Some thought processors attempt to give their users structure for free by implicitly structuring the data from user behavior. These methods promise to make structuring ideas an intrinsic task. For example, outliner tools like Roam and Logseq embed implicit AND/OR relationships between blocks through indentation. Obsidian and other networked notebooks with wikilink autocompletion allow users to name and categorize ideas on the fly. Voiceliner allows you to signify the relative importance of notes by dragging your finger up and down the screen as you record. Jump creates a semantic graph in the background for you and is able to infer relationships and metadata to lighten the user’s information entry requirements.
However, some users feel restricted by tools that implicitly infer structure from the way that users write because the design is necessarily opinionated. For example, one participant told us that Roam Research was too opinionated when she tried it. You need a course to use it properly and end up indoctrinated into the Roam way of thinking. Her way of thinking is different, so there was a consistent mismatch. In her words, she just wants to inundate her notes with crap but have it all searchable.
Another participant told us that too much inferred structure from his tools slows him down because that would force him to think about structure. For example, Roam derives its structure from indentation and wikilinks. If he had to think about that while he was brainstorming, it would disrupt his flow. He far prefers the agnostic structure of Miro and its infinite canvas because he can “structure” by drawing without worrying about if it will fit properly into his “database” later.
We have yet to see affordances for easily structuring unstructured content in hindsight, but we can look to user behavior for ideas to solve this problem.

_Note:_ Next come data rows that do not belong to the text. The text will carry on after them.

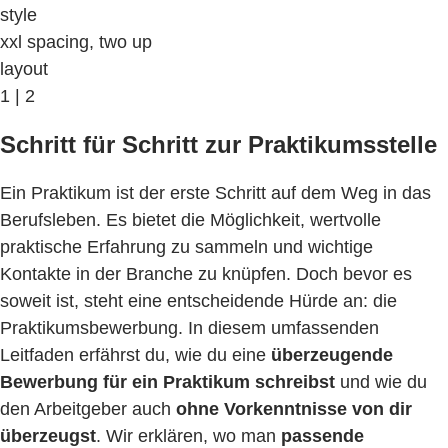
style
xxl spacing, two up
layout
1 | 2
Schritt für Schritt zur Praktikumsstelle
Ein Praktikum ist der erste Schritt auf dem Weg in das
Berufsleben. Es bietet die Möglichkeit, wertvolle
praktische Erfahrung zu sammeln und wichtige
Kontakte in der Branche zu knüpfen. Doch bevor es
soweit ist, steht eine entscheidende Hürde an: die
Praktikumsbewerbung. In diesem umfassenden
Leitfaden erfährst du, wie du eine
überzeugende
Bewerbung für ein Praktikum schreibst
und wie du
den Arbeitgeber auch
ohne Vorkenntnisse von dir
überzeugst
. Wir erklären, wo man
passende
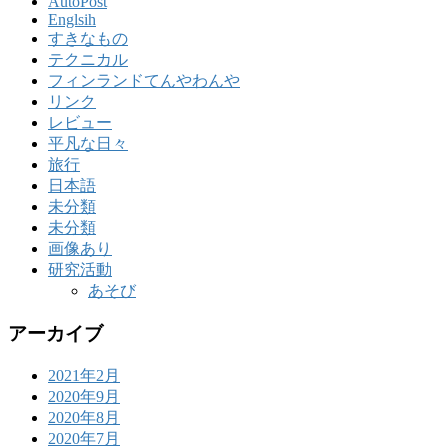
AutoPost
Englsih
すきなもの
テクニカル
フィンランドてんやわんや
リンク
レビュー
平凡な日々
旅行
日本語
未分類
未分類
画像あり
研究活動
あそび
アーカイブ
2021年2月
2020年9月
2020年8月
2020年7月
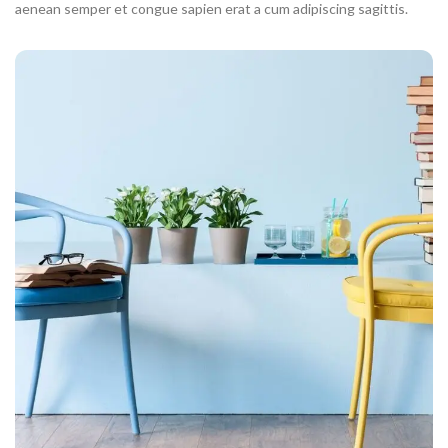
aenean semper et congue sapien erat a cum adipiscing sagittis.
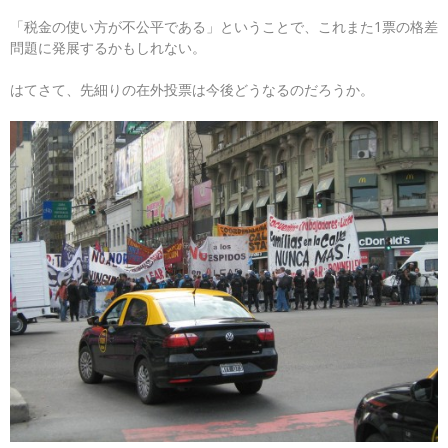
「税金の使い方が不公平である」ということで、これまた1票の格差
問題に発展するかもしれない。
はてさて、先細りの在外投票は今後どうなるのだろうか。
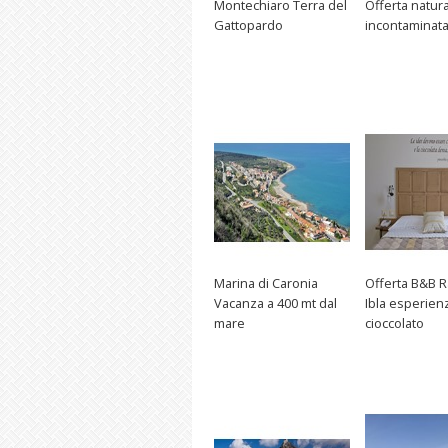
Montechiaro Terra del
Offerta natur
Gattopardo
incontaminat
Marina di Caronia
Offerta B&B 
Vacanza a 400 mt dal
Ibla esperien
mare
cioccolato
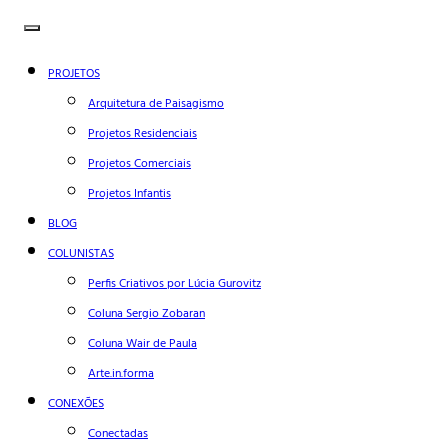
PROJETOS
Arquitetura de Paisagismo
Projetos Residenciais
Projetos Comerciais
Projetos Infantis
BLOG
COLUNISTAS
Perfis Criativos por Lúcia Gurovitz
Coluna Sergio Zobaran
Coluna Wair de Paula
Arte.in.forma
CONEXÕES
Conectadas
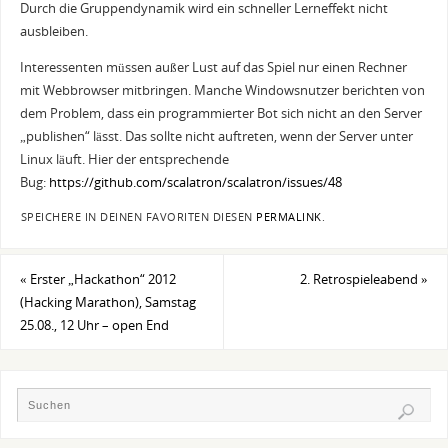
Durch die Gruppendynamik wird ein schneller Lerneffekt nicht
ausbleiben.
Interessenten müssen außer Lust auf das Spiel nur einen Rechner
mit Webbrowser mitbringen. Manche Windowsnutzer berichten von
dem Problem, dass ein programmierter Bot sich nicht an den Server
„publishen“ lässt. Das sollte nicht auftreten, wenn der Server unter
Linux läuft. Hier der entsprechende
Bug:
https://github.com/scalatron/scalatron/issues/48
SPEICHERE IN DEINEN FAVORITEN DIESEN
PERMALINK
.
«
Erster „Hackathon“ 2012
2. Retrospieleabend
»
(Hacking Marathon), Samstag
25.08., 12 Uhr – open End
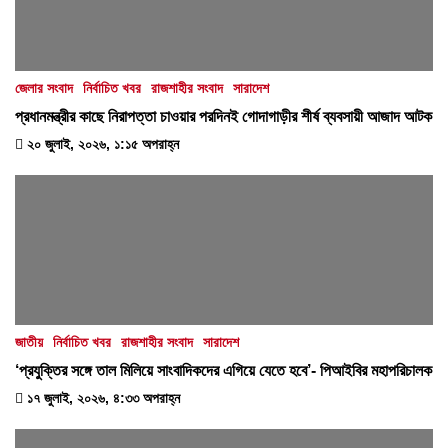
জেলার সংবাদ
নির্বাচিত খবর
রাজশাহীর সংবাদ
সারাদেশ
প্রধানমন্ত্রীর কাছে নিরাপত্তা চাওয়ার পরদিনই গোদাগাড়ীর শীর্ষ ব্যবসায়ী আজাদ আটক
২০ জুলাই, ২০২৬, ১:১৫ অপরাহ্ন
জাতীয়
নির্বাচিত খবর
রাজশাহীর সংবাদ
সারাদেশ
‘প্রযুক্তির সঙ্গে তাল মিলিয়ে সাংবাদিকদের এগিয়ে যেতে হবে’- পিআইবির মহাপরিচালক
১৭ জুলাই, ২০২৬, ৪:৩৩ অপরাহ্ন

For more, read I- Enable composable queries to facilitate structure in hindsight and explore its general context, as well as I- Replace the backlinks section of a page with a related items section. Generally, users can write search expressions that semantically describe what they’re looking for, label those searches, and then functionally compose them in order to enable efficient aggregation going forward.
Of course, there are problems of app performance, as well. Certain data structures have proven to be more resilient as scale increases. We won’t touch extensively on this topic, but as users want to work at the speed of thought, software that slows us down is a major drawback.